* TASK DETAILS: Only the lines from the one containing "Åbn hovedmenuen" through the last line of the data are to be written out, exactly and in full.

* ENTRIES SUPPLIED:
|---|
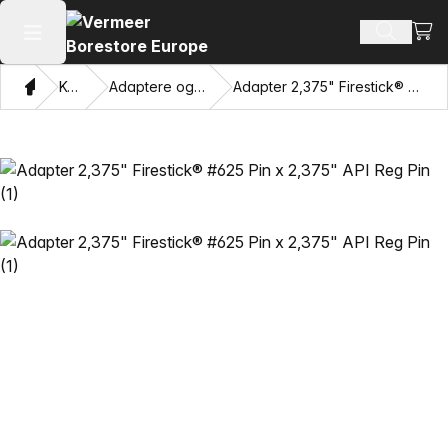
Se i
Søg efte
Åbn hovedmenuen
Hjem
Katalog
Adaptere og trækkende øjne
Adapter 2,375" Firestick® #625 Pin x 2,375" API Reg Pin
|---|
* SOLUTION FOR THIS TASK:
Åbn hovedmenuen
Hjem
Katalog
Adaptere og trækkende øjne
Adapter 2,375" Firestick® #625 Pin x 2,375" API Reg Pin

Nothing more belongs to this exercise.